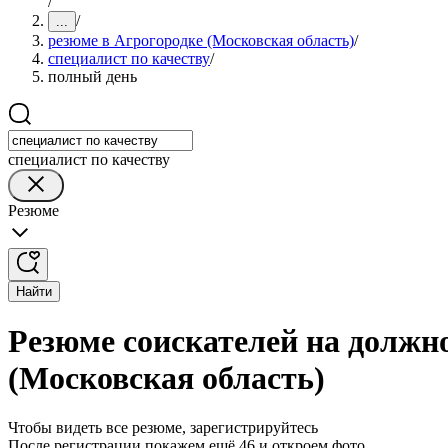
/
/
...
резюме в Агрогородке (Московская область)
/
специалист по качеству
/
полный день
специалист по качеству
Резюме
Найти
Резюме соискателей на должно
(Московская область)
Чтобы видеть все резюме, зарегистрируйтесь
После регистрации покажем ещё 46 и откроем фото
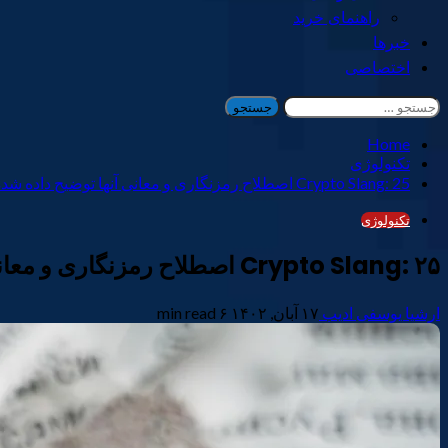
راهنمای خرید
خبرها
اختصاصی
جستجو
برای:
Home
تکنولوژی
Crypto Slang: 25 اصطلاح رمزنگاری و معانی آنها توضیح داده شده است
تکنولوژی
Crypto Slang: ۲۵ اصطلاح رمزنگاری و معانی آنها توضیح داده شده است
ارشیا یوسفی ادیب
۱۷ آبان, ۱۴۰۲
۶ min read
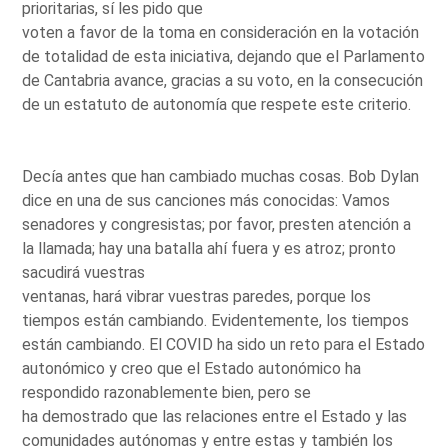
prioritarias, sí les pido que
voten a favor de la toma en consideración en la votación
de totalidad de esta iniciativa, dejando que el Parlamento
de Cantabria avance, gracias a su voto, en la consecución
de un estatuto de autonomía que respete este criterio.
Decía antes que han cambiado muchas cosas. Bob Dylan
dice en una de sus canciones más conocidas: Vamos
senadores y congresistas; por favor, presten atención a
la llamada; hay una batalla ahí fuera y es atroz; pronto
sacudirá vuestras
ventanas, hará vibrar vuestras paredes, porque los
tiempos están cambiando. Evidentemente, los tiempos
están cambiando. El COVID ha sido un reto para el Estado
autonómico y creo que el Estado autonómico ha
respondido razonablemente bien, pero se
ha demostrado que las relaciones entre el Estado y las
comunidades autónomas y entre estas y también los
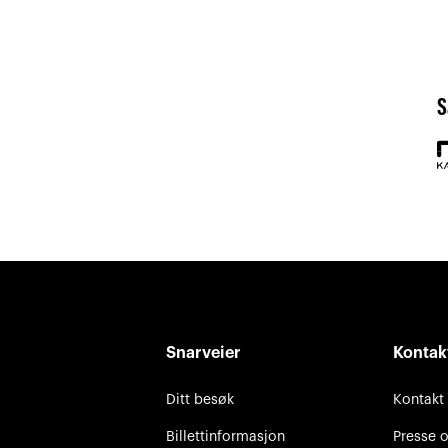
S
Snarveier
Kontak
Ditt besøk
Kontakt
Billettinformasjon
Presse 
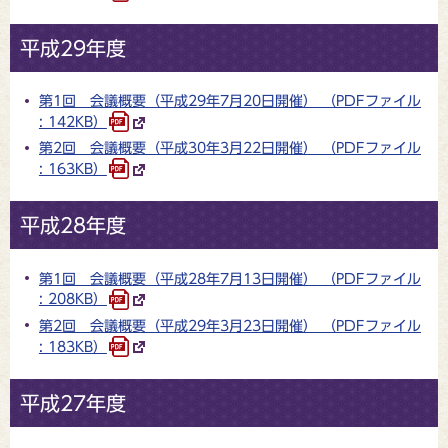
平成29年度
第1回 会議概要（平成29年7月20日開催） （PDFファイル
: 142KB）
第2回 会議概要（平成30年3月22日開催） （PDFファイル
: 163KB）
平成28年度
第1回 会議概要（平成28年7月13日開催） （PDFファイル
: 208KB）
第2回 会議概要（平成29年3月23日開催） （PDFファイル
: 183KB）
平成27年度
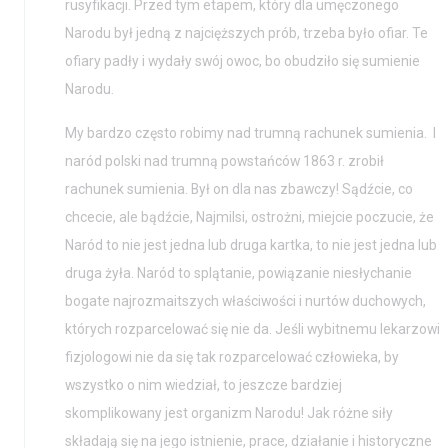
rusyfikacji. Przed tym etapem, który dla umęczonego
Narodu był jedną z najcięższych prób, trzeba było ofiar. Te
ofiary padły i wydały swój owoc, bo obudziło się sumienie
Narodu.
My bardzo często robimy nad trumną rachunek sumienia. I
naród polski nad trumną powstańców 1863 r. zrobił
rachunek sumienia. Był on dla nas zbawczy! Sądźcie, co
chcecie, ale bądźcie, Najmilsi, ostrożni, miejcie poczucie, że
Naród to nie jest jedna lub druga kartka, to nie jest jedna lub
druga żyła. Naród to splątanie, powiązanie niesłychanie
bogate najrozmaitszych właściwości i nurtów duchowych,
których rozparcelować się nie da. Jeśli wybitnemu lekarzowi
fizjologowi nie da się tak rozparcelować człowieka, by
wszystko o nim wiedział, to jeszcze bardziej
skomplikowany jest organizm Narodu! Jak różne siły
składają się na jego istnienie, prace, działanie i historyczne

— Exercise —
Please take the lines from the beginning of the data above through the line holding "chcecie, ale bądźcie, Najmilsi, ostrożni, miejcie" and transcribe them exactly, without any pictures.

— Exercise output —
/
/
...
резюме в Агрогородке (Московская область)
/
специалист по качеству
/
полный день
специалист по качеству
Резюме
Найти
Резюме соискателей на должно
(Московская область)
Чтобы видеть все резюме, зарегистрируйтесь
После регистрации покажем ещё 46 и откроем фото
راهنمای خرید
خبرها
اختصاصی
جستجو
برای:
Home
تکنولوژی
Crypto Slang: 25 اصطلاح رمزنگاری و معانی آنها توضیح داده شده است
تکنولوژی
Crypto Slang: ۲۵ اصطلاح رمزنگاری و معانی آنها توضیح داده شده است
ارشیا یوسفی ادیب
۱۷ آبان, ۱۴۰۲
۶ min read
prioritarias, sí les pido que
voten a favor de la toma en consideración en la votación
de totalidad de esta iniciativa, dejando que el Parlamento
de Cantabria avance, gracias a su voto, en la consecución
de un estatuto de autonomía que respete este criterio.
Decía antes que han cambiado muchas cosas. Bob Dylan
dice en una de sus canciones más conocidas: Vamos
senadores y congresistas; por favor, presten atención a
la llamada; hay una batalla ahí fuera y es atroz; pronto
sacudirá vuestras
ventanas, hará vibrar vuestras paredes, porque los
tiempos están cambiando. Evidentemente, los tiempos
están cambiando. El COVID ha sido un reto para el Estado
autonómico y creo que el Estado autonómico ha
respondido razonablemente bien, pero se
ha demostrado que las relaciones entre el Estado y las
comunidades autónomas y entre estas y también los
S
Snarveier
Kontak
Ditt besøk
Kontakt
Billettinformasjon
Presse 
平成29年度
第1回 会議概要（平成29年7月20日開催） （PDFファイル
: 142KB）
第2回 会議概要（平成30年3月22日開催） （PDFファイル
: 163KB）
平成28年度
第1回 会議概要（平成28年7月13日開催） （PDFファイル
: 208KB）
第2回 会議概要（平成29年3月23日開催） （PDFファイル
: 183KB）
平成27年度
rusyfikacji. Przed tym etapem, który dla umęczonego
Narodu był jedną z najcięższych prób, trzeba było ofiar. Te
ofiary padły i wydały swój owoc, bo obudziło się sumienie
Narodu.
My bardzo często robimy nad trumną rachunek sumienia. I
naród polski nad trumną powstańców 1863 r. zrobił
rachunek sumienia. Był on dla nas zbawczy! Sądźcie, co
chcecie, ale bądźcie, Najmilsi, ostrożni, miejcie poczucie, że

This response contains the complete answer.